The FTZ should as well aim to include all major industries to create a equitable sense of competition part national-owned, private and foreign businesses. It should follow the negative-inventory approach of granting access to any businesses that are not prohibited, and change the traditional method of examining and approving tenants to a registration-based system.

In short, the pilot FTZ scheme should serve as a perfect opportunity to build an open economy on a macroeconomic level by testing out innovative systems in the context of world competition. From this, China can learn about other economic management methods and assess the impact of full liberalisation.

Bo Chen is Deputy Chair at the Department of International Economics and the Deputy Director of the Research Center on Free Trade Zone, Shanghai University of Finance and Economics.


Related Articles
  • Kyrgyzstan, Turkmenistan's strategic partner in building gas pipeline to China

    2014/11/12 Turkmenistan views Kyrgyzstan as a strategic partner in the construction of a new gas pipeline to China, Turkmen President Gurbanguly Berdymukhamedov said next talks with his Kyrgyz counterpart Almazbek Atambayev, who is on a two-day official visit to Ashgabat, a source close to the negotiations told Trend Agency on November 11. "We view Kyrgyzstan as a strategic partner in the construction of a new pipeline route called Turkmenistan-Uzbekistan-Tajikistan-Kyrgyzstan-China," Berdymukhamedov noted.
  • President Barack Obama and IMF Director Christine Lagarde head to the G-20 urging major economies to stimulate growth.

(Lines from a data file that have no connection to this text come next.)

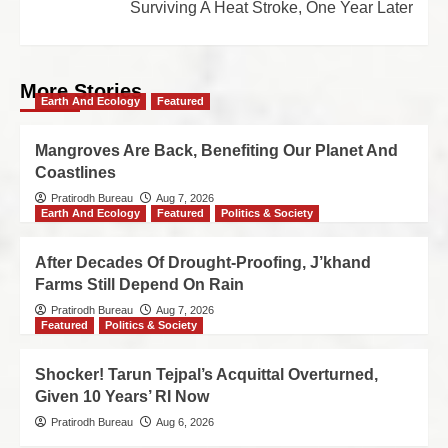
Surviving A Heat Stroke, One Year Later
More Stories
Earth And Ecology
Featured
Mangroves Are Back, Benefiting Our Planet And
Coastlines
Pratirodh Bureau
Aug 7, 2026
Earth And Ecology
Featured
Politics & Society
After Decades Of Drought-Proofing, J’khand
Farms Still Depend On Rain
Pratirodh Bureau
Aug 7, 2026
Featured
Politics & Society
Shocker! Tarun Tejpal’s Acquittal Overturned,
Given 10 Years’ RI Now
Pratirodh Bureau
Aug 6, 2026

    2014/11/11 President Barack Obama and International Monetary Fund chief Christine Lagarde arrive in China and Australia for major leaders’ summits this week with a clear directive: The world’s major economies must do additional to stimulate increase. The (politically bruised) leader of the world’s major economy and the chief of the world financial counselor honed their message coordination at a White Home conference last week ahead of the Asia-Pacific Economic Cooperation forum in Beijing and a conference of the the Group of 20 major economies in Brisbane.
  • Unable to clean air completely for APEC, China resorts to blocking data

    2014/11/11 China has made a gargantuan effort to clear Beijing’s smoggy air for an significant regional summit this week, closing hundreds of factories and forcing cars off the road, but its efforts have only been partially successful. On Monday afternoon, the U.S. Embassy air quality monitor reported a reading of 157, a measurement classified as “unhealthy”. Red-faced, the Chinese government has come up with an innovative solution – block the data from being displayed on local smart phone apps and Web sites. "Upon instructions from the authorities, for this month's air quality data, please refer to the figure by Beijing Environmental Protection Bureau,” a notice in red on the Web site said. “We wish the APEC summit a great success."
  • Putin Hits on China's First Lady

    2014/11/11 The initial unspoken policy of diplomacy may be "Don't hit on the president's wife," but Russia's newly single president Vladimir Putin seems to have missed the memo. Leaders of 21 Asia-Pacific nations inclunding Russia have converged upon Beijing for the annual Asia-Pacific Economic Cooperation (APEC) summit, slated to run through Nov. 11. At an APEC event held on the evening of Nov. 10 at the Water Cube, the resplendent aquatic stadium constructed for the 2008 Beijing Olympics, Putin was seated next to Chinese initial lady Peng Liyuan, who in turn sat next to her husband, Chinese President Xi Jinping.